Task instructions:
Everything from the line that contains "Image attached. Where is small bowel?" through the final line of the records should be written out exactly, and nothing outside that span.

──────── Information supplied ────────

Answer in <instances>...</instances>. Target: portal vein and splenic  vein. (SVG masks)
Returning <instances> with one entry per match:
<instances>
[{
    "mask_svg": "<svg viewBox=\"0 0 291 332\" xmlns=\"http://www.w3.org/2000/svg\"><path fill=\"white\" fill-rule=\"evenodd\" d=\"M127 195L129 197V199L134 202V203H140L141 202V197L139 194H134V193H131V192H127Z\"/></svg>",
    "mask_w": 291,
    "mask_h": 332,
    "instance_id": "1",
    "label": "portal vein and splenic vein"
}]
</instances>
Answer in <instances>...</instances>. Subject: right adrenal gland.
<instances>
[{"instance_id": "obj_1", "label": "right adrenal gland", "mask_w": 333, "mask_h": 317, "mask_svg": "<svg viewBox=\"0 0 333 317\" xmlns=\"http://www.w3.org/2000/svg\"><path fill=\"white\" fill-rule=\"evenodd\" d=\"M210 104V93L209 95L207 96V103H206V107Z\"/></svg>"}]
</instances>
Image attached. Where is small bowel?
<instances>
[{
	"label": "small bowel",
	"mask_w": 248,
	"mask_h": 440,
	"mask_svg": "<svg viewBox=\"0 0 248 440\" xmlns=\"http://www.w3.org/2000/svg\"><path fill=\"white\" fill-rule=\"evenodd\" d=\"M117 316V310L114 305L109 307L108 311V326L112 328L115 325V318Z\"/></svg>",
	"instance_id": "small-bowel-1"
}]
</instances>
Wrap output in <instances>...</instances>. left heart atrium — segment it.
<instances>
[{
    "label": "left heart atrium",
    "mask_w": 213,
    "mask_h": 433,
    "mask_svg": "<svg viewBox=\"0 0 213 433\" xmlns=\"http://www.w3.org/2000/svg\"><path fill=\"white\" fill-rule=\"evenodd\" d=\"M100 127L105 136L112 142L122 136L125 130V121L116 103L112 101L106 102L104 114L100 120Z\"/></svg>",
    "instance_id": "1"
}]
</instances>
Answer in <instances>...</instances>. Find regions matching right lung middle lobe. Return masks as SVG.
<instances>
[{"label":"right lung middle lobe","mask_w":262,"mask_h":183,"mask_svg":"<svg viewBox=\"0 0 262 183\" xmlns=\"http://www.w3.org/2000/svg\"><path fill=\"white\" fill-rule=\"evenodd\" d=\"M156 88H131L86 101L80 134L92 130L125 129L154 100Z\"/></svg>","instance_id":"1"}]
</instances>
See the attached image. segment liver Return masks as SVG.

────────

Your solution:
Image attached. Where is small bowel?
<instances>
[{
	"label": "small bowel",
	"mask_w": 248,
	"mask_h": 440,
	"mask_svg": "<svg viewBox=\"0 0 248 440\" xmlns=\"http://www.w3.org/2000/svg\"><path fill=\"white\" fill-rule=\"evenodd\" d=\"M117 316V310L114 305L109 307L108 311V326L112 328L115 325V318Z\"/></svg>",
	"instance_id": "small-bowel-1"
}]
</instances>
Wrap output in <instances>...</instances>. left heart atrium — segment it.
<instances>
[{
    "label": "left heart atrium",
    "mask_w": 213,
    "mask_h": 433,
    "mask_svg": "<svg viewBox=\"0 0 213 433\" xmlns=\"http://www.w3.org/2000/svg\"><path fill=\"white\" fill-rule=\"evenodd\" d=\"M100 127L105 136L112 142L122 136L125 130V121L116 103L112 101L106 102L104 114L100 120Z\"/></svg>",
    "instance_id": "1"
}]
</instances>
Answer in <instances>...</instances>. Find regions matching right lung middle lobe. Return masks as SVG.
<instances>
[{"label":"right lung middle lobe","mask_w":262,"mask_h":183,"mask_svg":"<svg viewBox=\"0 0 262 183\" xmlns=\"http://www.w3.org/2000/svg\"><path fill=\"white\" fill-rule=\"evenodd\" d=\"M156 88H131L86 101L80 134L92 130L125 129L154 100Z\"/></svg>","instance_id":"1"}]
</instances>
See the attached image. segment liver Return masks as SVG.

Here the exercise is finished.